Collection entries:
[Start of section]

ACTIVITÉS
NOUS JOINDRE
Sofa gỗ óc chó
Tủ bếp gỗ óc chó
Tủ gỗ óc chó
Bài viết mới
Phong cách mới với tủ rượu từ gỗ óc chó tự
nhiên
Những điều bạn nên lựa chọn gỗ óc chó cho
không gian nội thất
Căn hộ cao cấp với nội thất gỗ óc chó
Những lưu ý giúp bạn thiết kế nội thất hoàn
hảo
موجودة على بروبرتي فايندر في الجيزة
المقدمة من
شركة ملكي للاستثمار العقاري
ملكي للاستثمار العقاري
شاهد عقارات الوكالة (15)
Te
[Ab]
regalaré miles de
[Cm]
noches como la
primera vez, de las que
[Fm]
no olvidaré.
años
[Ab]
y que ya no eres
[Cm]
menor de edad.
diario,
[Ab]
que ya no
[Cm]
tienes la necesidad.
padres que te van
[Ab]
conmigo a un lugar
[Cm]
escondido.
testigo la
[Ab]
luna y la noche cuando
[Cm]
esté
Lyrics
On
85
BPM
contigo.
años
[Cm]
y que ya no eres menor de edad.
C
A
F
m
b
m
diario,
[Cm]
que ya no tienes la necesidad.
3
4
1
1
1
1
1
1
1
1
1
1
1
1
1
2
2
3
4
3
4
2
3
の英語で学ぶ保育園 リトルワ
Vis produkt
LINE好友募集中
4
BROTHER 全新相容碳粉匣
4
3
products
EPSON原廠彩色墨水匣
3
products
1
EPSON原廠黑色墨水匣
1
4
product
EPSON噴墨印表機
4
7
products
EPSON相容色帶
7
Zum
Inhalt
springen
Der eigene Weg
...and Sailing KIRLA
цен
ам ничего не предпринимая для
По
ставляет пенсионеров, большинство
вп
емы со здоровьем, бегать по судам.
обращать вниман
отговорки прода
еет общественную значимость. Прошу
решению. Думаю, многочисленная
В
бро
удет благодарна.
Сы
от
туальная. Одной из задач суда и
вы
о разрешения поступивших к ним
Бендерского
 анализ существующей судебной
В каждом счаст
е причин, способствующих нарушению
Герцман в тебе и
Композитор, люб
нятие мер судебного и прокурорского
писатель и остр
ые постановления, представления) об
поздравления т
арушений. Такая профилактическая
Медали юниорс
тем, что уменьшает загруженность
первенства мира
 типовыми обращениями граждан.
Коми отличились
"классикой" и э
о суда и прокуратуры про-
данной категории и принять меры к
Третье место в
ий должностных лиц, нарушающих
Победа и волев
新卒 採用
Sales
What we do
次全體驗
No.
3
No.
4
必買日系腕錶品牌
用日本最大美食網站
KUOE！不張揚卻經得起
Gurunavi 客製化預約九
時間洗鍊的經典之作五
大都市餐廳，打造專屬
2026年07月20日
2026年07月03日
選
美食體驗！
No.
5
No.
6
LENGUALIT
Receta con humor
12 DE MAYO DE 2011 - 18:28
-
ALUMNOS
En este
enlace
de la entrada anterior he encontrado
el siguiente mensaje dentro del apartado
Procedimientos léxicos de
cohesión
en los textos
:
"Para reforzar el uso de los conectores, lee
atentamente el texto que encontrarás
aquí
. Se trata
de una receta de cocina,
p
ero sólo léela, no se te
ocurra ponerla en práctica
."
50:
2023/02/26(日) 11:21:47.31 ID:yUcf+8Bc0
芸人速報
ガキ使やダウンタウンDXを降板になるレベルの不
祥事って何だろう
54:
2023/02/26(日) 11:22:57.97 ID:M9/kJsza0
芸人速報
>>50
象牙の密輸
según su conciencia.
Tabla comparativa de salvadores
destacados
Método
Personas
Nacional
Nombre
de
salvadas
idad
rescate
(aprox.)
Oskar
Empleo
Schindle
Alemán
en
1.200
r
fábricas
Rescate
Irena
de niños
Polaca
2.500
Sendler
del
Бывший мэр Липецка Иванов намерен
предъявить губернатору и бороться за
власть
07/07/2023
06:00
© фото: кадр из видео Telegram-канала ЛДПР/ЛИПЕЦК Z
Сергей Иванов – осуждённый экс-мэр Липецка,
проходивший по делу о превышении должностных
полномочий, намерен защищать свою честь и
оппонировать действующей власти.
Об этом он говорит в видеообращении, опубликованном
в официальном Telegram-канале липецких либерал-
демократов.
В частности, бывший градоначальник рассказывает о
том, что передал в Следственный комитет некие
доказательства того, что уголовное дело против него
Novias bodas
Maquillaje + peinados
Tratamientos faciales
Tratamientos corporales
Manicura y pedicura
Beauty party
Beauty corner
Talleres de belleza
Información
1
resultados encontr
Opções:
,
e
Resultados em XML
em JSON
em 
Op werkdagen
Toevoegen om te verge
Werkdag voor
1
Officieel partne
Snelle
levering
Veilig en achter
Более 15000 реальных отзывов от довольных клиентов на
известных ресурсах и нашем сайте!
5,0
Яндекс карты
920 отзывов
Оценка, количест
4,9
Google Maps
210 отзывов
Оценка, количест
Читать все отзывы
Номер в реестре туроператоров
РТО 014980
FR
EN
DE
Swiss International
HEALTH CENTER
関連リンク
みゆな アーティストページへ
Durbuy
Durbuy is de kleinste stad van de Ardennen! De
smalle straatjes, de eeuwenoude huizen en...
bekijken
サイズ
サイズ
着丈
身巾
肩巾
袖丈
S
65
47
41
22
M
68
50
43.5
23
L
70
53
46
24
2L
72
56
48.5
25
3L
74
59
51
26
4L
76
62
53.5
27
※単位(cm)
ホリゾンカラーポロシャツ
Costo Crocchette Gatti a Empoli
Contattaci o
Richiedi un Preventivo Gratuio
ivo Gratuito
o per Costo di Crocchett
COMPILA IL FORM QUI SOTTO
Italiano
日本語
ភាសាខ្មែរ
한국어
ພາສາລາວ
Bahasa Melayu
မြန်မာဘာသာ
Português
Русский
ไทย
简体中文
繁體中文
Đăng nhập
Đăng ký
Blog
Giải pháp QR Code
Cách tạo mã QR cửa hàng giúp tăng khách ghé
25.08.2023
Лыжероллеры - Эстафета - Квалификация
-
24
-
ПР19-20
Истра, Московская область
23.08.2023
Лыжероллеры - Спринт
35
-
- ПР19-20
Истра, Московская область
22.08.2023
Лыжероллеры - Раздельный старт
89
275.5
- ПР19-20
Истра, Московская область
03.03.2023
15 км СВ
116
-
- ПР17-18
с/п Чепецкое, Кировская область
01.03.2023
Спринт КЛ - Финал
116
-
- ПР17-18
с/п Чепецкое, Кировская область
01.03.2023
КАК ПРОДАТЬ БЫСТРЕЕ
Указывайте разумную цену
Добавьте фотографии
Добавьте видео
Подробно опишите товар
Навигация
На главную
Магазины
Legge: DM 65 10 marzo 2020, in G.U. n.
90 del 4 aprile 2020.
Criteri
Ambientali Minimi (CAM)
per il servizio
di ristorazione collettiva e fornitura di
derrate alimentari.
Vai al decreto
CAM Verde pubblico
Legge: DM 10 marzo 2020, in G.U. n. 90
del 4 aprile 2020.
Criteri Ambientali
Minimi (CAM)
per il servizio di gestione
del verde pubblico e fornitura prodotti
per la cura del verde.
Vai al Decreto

[End of section]

Action item>
Where does the word "Durbuy" appear in the records above? Return every line that holds it.

Answer to this exercise>
Durbuy
Durbuy is de kleinste stad van de Ardennen! De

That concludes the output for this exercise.